Stories aside, studies show school choice programs are working.
Patrick Wolf, a professor of education policy at the University of Arkansas, spoke at the event about analysis he had done compiling 19 studies of 11 school choice programs. His analysis found that private school choice students overwhelmingly outperformed their peers in reading and math test scores (after four years of attendance), high school graduation, college graduation, employment and lifetime earnings.
Wolf added that the D.C. Opportunity Scholarship Program and the Milwaukee Parental Choice Program specifically perform well. He noted one study that showed the Milwaukee program made male students less likely to engage in criminal activity.
Now, school choice has moved beyond Friedman's simple voucher idea. In addition to school voucher programs, there are public charter schools, magnet schools, cyber schools and voucher programs funded through tax credits for donating to scholarship organizations.
The newest form of school choice is education savings accounts. At the Heritage event, Lindsey Burke, an education policy fellow at Heritage, described vouchers as the rotary phone of school choice: useful in their time, but kind of limited. Education savings accounts are more like a smart phone, with seemingly endless opportunities and plenty of flexibility.

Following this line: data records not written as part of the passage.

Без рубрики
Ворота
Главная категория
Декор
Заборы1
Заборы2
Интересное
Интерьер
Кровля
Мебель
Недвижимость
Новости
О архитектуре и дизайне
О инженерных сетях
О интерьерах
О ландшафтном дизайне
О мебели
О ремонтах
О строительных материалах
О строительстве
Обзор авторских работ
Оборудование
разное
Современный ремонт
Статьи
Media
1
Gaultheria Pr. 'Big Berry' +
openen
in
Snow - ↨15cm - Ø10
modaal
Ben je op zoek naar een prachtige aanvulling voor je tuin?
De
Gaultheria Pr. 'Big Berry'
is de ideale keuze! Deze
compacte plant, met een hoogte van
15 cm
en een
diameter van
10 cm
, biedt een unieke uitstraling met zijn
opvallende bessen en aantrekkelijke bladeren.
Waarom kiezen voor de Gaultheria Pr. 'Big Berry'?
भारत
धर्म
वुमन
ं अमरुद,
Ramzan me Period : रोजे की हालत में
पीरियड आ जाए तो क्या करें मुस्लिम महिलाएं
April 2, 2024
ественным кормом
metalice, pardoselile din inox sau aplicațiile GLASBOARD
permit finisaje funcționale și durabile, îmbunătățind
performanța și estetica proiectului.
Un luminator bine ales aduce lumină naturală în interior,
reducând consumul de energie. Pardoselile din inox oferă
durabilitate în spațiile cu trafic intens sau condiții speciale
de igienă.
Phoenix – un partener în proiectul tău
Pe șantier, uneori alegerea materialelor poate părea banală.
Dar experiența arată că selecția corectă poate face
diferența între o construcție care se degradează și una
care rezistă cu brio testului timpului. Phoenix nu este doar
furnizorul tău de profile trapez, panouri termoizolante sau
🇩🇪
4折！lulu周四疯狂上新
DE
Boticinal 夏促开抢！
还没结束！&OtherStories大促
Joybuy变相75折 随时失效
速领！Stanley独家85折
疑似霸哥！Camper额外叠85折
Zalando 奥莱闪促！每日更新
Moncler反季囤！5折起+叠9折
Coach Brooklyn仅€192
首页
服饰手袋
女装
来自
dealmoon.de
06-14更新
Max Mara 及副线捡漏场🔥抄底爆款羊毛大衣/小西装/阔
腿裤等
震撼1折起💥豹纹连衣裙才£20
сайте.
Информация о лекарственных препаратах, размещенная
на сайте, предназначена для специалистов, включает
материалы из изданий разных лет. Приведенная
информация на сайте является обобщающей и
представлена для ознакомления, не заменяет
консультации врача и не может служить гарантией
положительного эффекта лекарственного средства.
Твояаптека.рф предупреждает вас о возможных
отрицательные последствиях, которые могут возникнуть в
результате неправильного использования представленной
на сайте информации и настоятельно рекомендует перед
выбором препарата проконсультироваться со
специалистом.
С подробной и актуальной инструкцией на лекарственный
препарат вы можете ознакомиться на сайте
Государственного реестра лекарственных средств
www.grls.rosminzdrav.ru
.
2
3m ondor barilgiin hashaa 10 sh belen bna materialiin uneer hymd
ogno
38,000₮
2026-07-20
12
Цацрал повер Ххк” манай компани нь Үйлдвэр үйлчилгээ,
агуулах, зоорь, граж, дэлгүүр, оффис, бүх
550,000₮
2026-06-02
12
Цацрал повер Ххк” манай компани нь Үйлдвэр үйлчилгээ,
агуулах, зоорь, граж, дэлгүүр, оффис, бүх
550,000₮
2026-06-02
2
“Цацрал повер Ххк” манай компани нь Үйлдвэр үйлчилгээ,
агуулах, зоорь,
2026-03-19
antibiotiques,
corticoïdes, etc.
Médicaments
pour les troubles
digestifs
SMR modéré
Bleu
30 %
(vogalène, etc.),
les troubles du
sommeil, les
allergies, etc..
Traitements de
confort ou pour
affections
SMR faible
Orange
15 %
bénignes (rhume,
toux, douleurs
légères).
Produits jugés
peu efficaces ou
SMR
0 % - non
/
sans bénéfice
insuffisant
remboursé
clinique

In short, the government puts funds into an account that parents can spend toward a variety of educational needs, often including private school tuition, tutoring, educational therapy and textbooks. Sometimes the funds are equal to the student's entire per-pupil spending, but other times it is only a portion.
Most types of school choice are implemented at the state and local level. But there are some ways the federal government can spread school choice. Burke laid out several ways the federal government could take action.
For example, through further support of the D.C. Opportunity Scholarship Program, which will lose its federal funding at the end of September 2016. The federal government could also opt to make every student in Washington eligible for an education savings account with their federal funding. The feds could also allow funds for Title I, a program for low-income families, and IDEA funds, a program for special education students, to be portable, so that families could still take advantage of those funds even if they didn't attend their locally assigned public school.
The federal government could also give education savings accounts to students on Indian reservations, something John McCain has proposed. Those students are subject to some of the most deplorable schools in the country, run by the federal Bureau of Indian Education.
Today, there are 43 states with public charter schools. According to the American Federation for Children, 22 states have private school choice programs. More than 300,000 students across the country are in private school choice programs and 2.7 million are in public charter schools.
If Milton Friedman hadn't pushed his idea of school choice, none of it might have happened.
Jason Russell is a commentary writer for the Washington Examiner.